Cómo podría ayudarte:
Una afección preexistente tiene el potencial de aumentar el valor de tu reclamación, ya que agravar una lesión existente puede ser más doloroso y más difícil de tratar en comparación con una lesión nueva. Según la ley, la «teoría del demandante frágil como una cáscara de huevo» establece que el demandado debe aceptar al demandante tal como es. Por ejemplo, si la persona A atropella a alguien con su auto y esa persona tiene huesos muy frágiles, la persona A no puede argumentar para reducir su responsabilidad sugiriendo que una persona con huesos más fuertes no habría resultado lesionada. Si ese argumento fuera válido, la víctima recibiría una indemnización insuficiente por sus lesiones. No es culpa de la víctima tener huesos frágiles, al igual que no es culpa de la víctima que la persona A la haya atropellado con un auto. Del mismo modo, si una persona mayor o alguien que ya padece dolor de espalda sufre un accidente automovilístico, puede sufrir un latigazo cervical más grave que una persona más joven o alguien sin una afección preexistente.

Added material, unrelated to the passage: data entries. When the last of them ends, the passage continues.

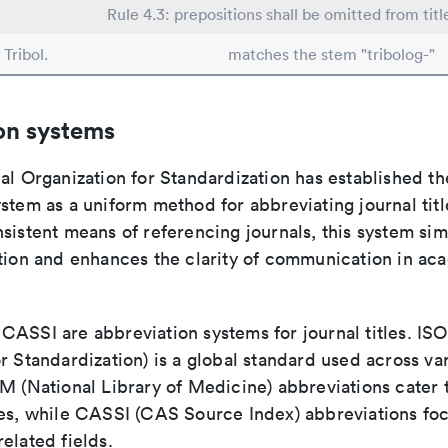
Rule 4.3: prepositions shall be omitted from titl
Tribol.
matches the stem "tribolog-"
on systems
al Organization for Standardization has established th
stem as a uniform method for abbreviating journal titl
sistent means of referencing journals, this system sim
ation and enhances the clarity of communication in ac
ASSI are abbreviation systems for journal titles. ISO 
r Standardization) is a global standard used across va
LM (National Library of Medicine) abbreviations cater
ces, while CASSI (CAS Source Index) abbreviations fo
elated fields.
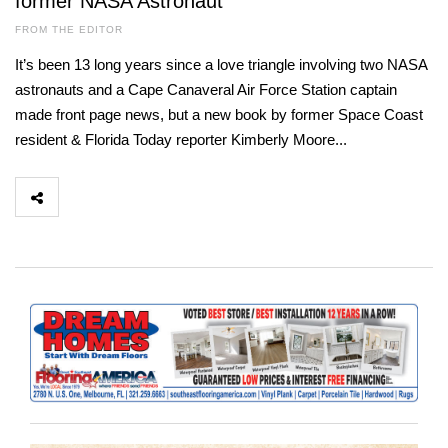
former NASA Astronaut
FROM THE EDITOR
It’s been 13 long years since a love triangle involving two NASA
astronauts and a Cape Canaveral Air Force Station captain
made front page news, but a new book by former Space Coast
resident & Florida Today reporter Kimberly Moore...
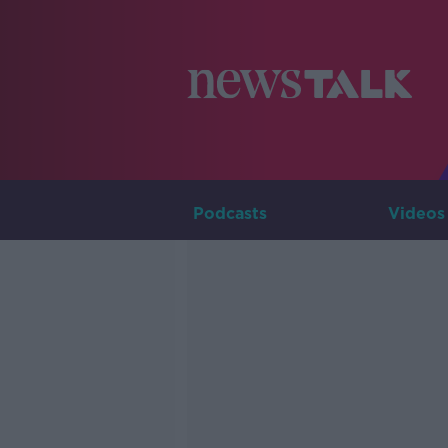
Podcasts
Videos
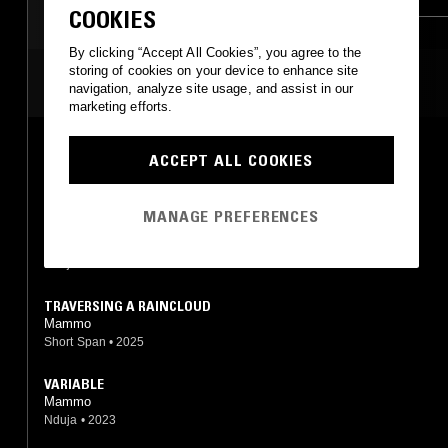
COOKIES
By clicking “Accept All Cookies”, you agree to the
storing of cookies on your device to enhance site
MOST PLAYED TRACKS
navigation, analyze site usage, and assist in our
marketing efforts.
PLATE
ACCEPT ALL COOKIES
Mammo
Nduja
•
2023
MANAGE PREFERENCES
ABSORB
Mammo
Nduja
•
2020
TRAVERSING A RAINCLOUD
Mammo
Short Span
•
2025
VARIABLE
Mammo
Nduja
•
2023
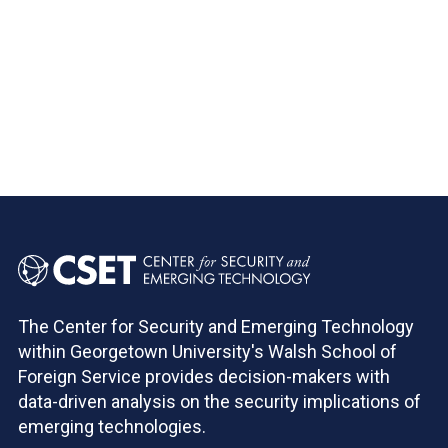
Pagination
The Center for Security and Emerging Technology
within Georgetown University's Walsh School of
Foreign Service provides decision-makers with
data-driven analysis on the security implications of
emerging technologies.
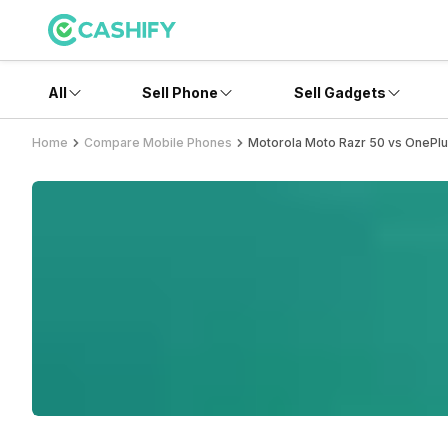
All
Sell Phone
Sell Gadgets
Home
Compare Mobile Phones
Motorola Moto Razr 50 vs OnePlu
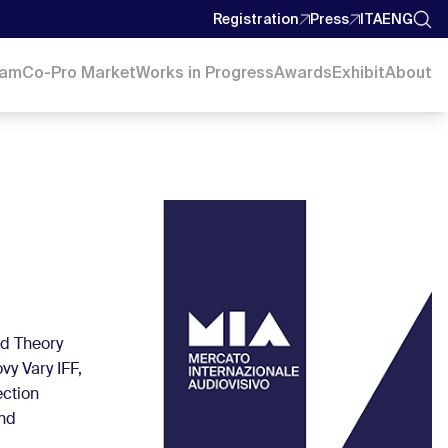
Registration
Press
ITA
ENG
ram
Co-Pro Market
Works in Progress
Awards
Exhibit
About
nd Theory
vy Vary IFF,
ection
and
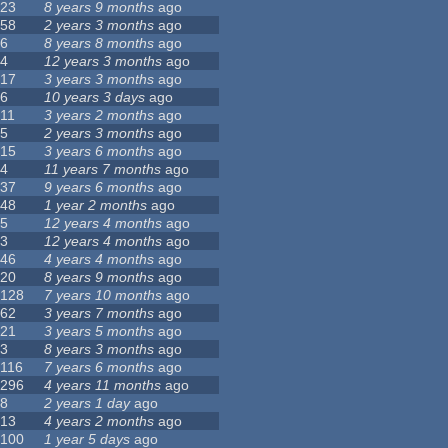
23
8 years 9 months
ago
58
2 years 3 months
ago
6
8 years 8 months
ago
4
12 years 3 months
ago
17
3 years 3 months
ago
6
10 years 3 days
ago
11
3 years 2 months
ago
5
2 years 3 months
ago
15
3 years 6 months
ago
4
11 years 7 months
ago
37
9 years 6 months
ago
48
1 year 2 months
ago
5
12 years 4 months
ago
3
12 years 4 months
ago
46
4 years 4 months
ago
20
8 years 9 months
ago
128
7 years 10 months
ago
62
3 years 7 months
ago
21
3 years 5 months
ago
3
8 years 3 months
ago
116
7 years 6 months
ago
296
4 years 11 months
ago
8
2 years 1 day
ago
13
4 years 2 months
ago
100
1 year 5 days
ago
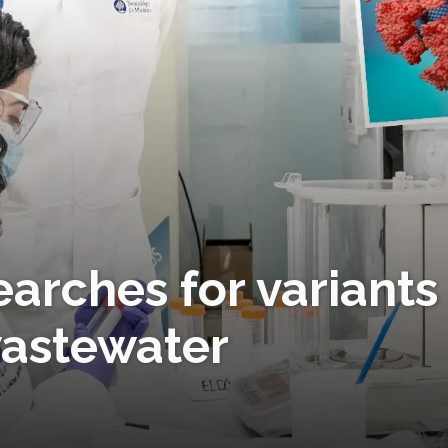
earches for variants
wastewater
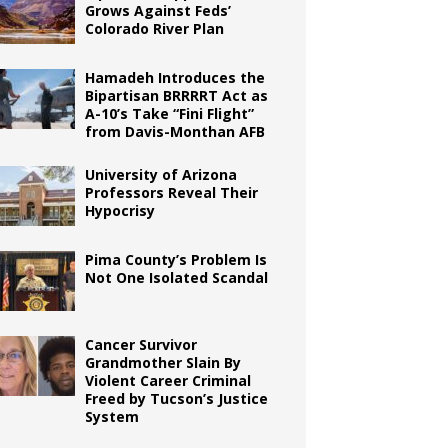
Grows Against Feds’
Colorado River Plan
Hamadeh Introduces the
Bipartisan BRRRRT Act as
A-10’s Take “Fini Flight”
from Davis-Monthan AFB
University of Arizona
Professors Reveal Their
Hypocrisy
Pima County’s Problem Is
Not One Isolated Scandal
Cancer Survivor
Grandmother Slain By
Violent Career Criminal
Freed by Tucson’s Justice
System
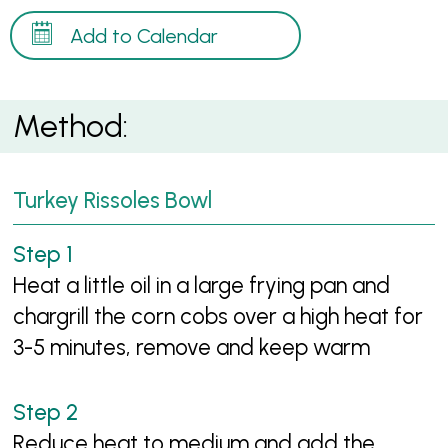
Add to Calendar
Method:
Turkey Rissoles Bowl
Heat a little oil in a large frying pan and
chargrill the corn cobs over a high heat for
3-5 minutes, remove and keep warm
Reduce heat to medium and add the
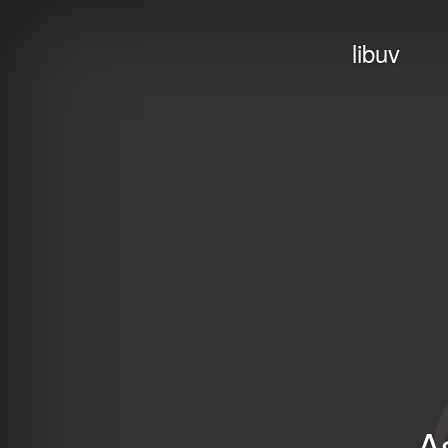
libuv
A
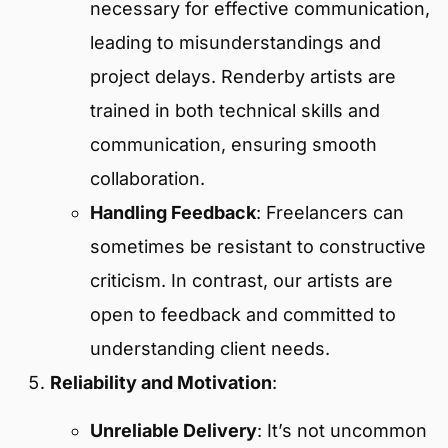
necessary for effective communication,
leading to misunderstandings and
project delays. Renderby artists are
trained in both technical skills and
communication, ensuring smooth
collaboration.
Handling Feedback
: Freelancers can
sometimes be resistant to constructive
criticism. In contrast, our artists are
open to feedback and committed to
understanding client needs.
Reliability and Motivation
:
Unreliable Delivery
: It’s not uncommon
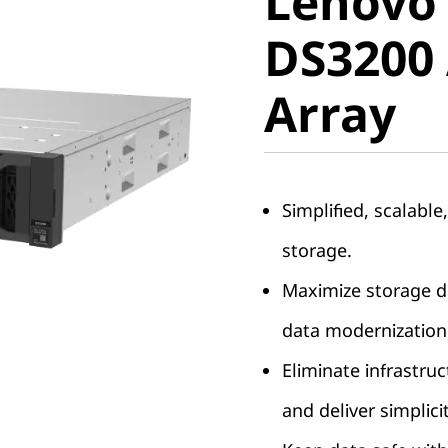
Lenovo
ThinkSy
DS3200 
DS3200 A
Array
Array
Simplified, scalable
storage.
Maximize storage de
data modernization
Eliminate infrastruc
and deliver simplici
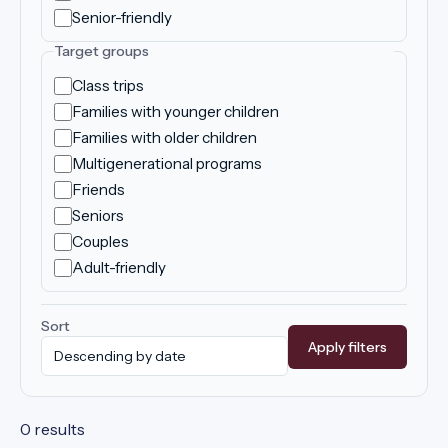
Senior-friendly
Target groups
Class trips
Families with younger children
Families with older children
Multigenerational programs
Friends
Seniors
Couples
Adult-friendly
Sort
Apply filters
0 results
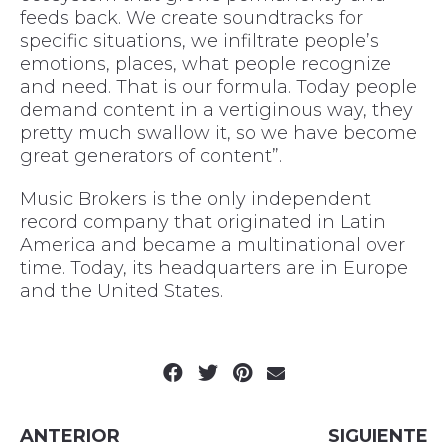
feeds back. We create soundtracks for
specific situations, we infiltrate people’s
emotions, places, what people recognize
and need. That is our formula. Today people
demand content in a vertiginous way, they
pretty much swallow it, so we have become
great generators of content”.
Music Brokers is the only independent
record company that originated in Latin
America and became a multinational over
time. Today, its headquarters are in Europe
and the United States.
ANTERIOR
SIGUIENTE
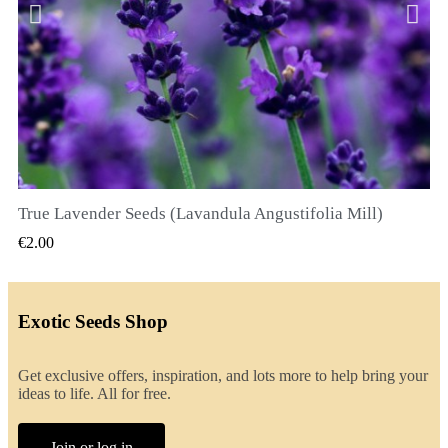
True Lavender Seeds (Lavandula Angustifolia Mill)
QUICK VIEW
€2.00
Exotic Seeds Shop
Get exclusive offers, inspiration, and lots more to help bring your
ideas to life. All for free.
Join or log in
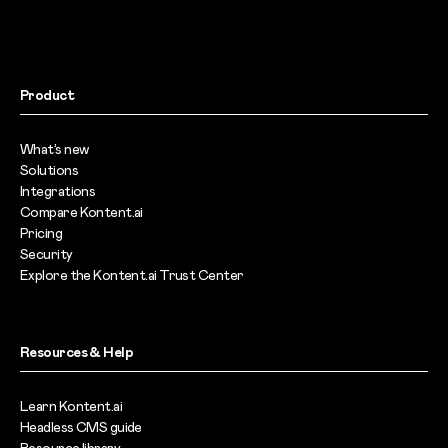
Product
What’s new
Solutions
Integrations
Compare Kontent.ai
Pricing
Security
Explore the Kontent.ai Trust Center
Resources & Help
Learn Kontent.ai
Headless CMS guide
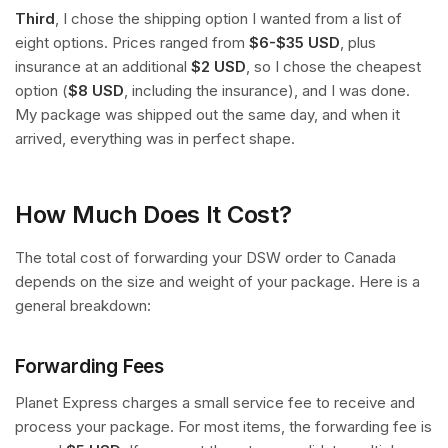
Third
, I chose the shipping option I wanted from a list of
eight options. Prices ranged from
$6-$35 USD
, plus
insurance at an additional
$2 USD
, so I chose the cheapest
option (
$8 USD
, including the insurance), and I was done.
My package was shipped out the same day, and when it
arrived, everything was in perfect shape.
How Much Does It Cost?
The total cost of forwarding your DSW order to Canada
depends on the size and weight of your package. Here is a
general breakdown:
Forwarding Fees
Planet Express charges a small service fee to receive and
process your package. For most items, the forwarding fee is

Si tu afección preexistente está documentada y tu médico de cabecera puede declarar oficialmente que, aunque existe, todas las complicaciones y los nuevos tratamientos presentados en el caso se deben a la lesión o al accidente más reciente, es probable que puedas recuperar todos tus gastos médicos relacionados.
Cómo podría perjudicarte:
Una afección preexistente podría hacer que tu reclamo no tenga ningún valor, ya que genera sospechas sobre la autenticidad de tus lesiones y tratamientos. Por ejemplo, si has estado acudiendo regularmente a un quiropráctico por dolor de cuello y espalda debido a las exigencias físicas de tu trabajo, y luego continúas acudiendo a ese quiropráctico después de un accidente debido a que el dolor se agravó, es probable que el ajustador de seguros de la parte contraria intente que esas visitas se excluyan del total de tu reclamación. El ajustador argumentará que estás utilizando el accidente como una oportunidad para tratar de manera excesiva lesiones que ya tenías, o que solo una pequeña parte de los tratamientos actuales está relacionada con el accidente. Esto puede resultar en un pago menor por tu reclamación.
Cómo obtener los resultados que necesitas:
Para minimizar la posibilidad de que tu reclamación se vea afectada por una afección preexistente, debes asegurarte de que tanto tu afección preexistente como la relacionada con el accidente estén bien documentadas y verificadas por tu médico. Además, contar con un abogado con experiencia en lesiones personales que te represente en tu caso aumentará tus posibilidades de obtener un pago preciso y completo.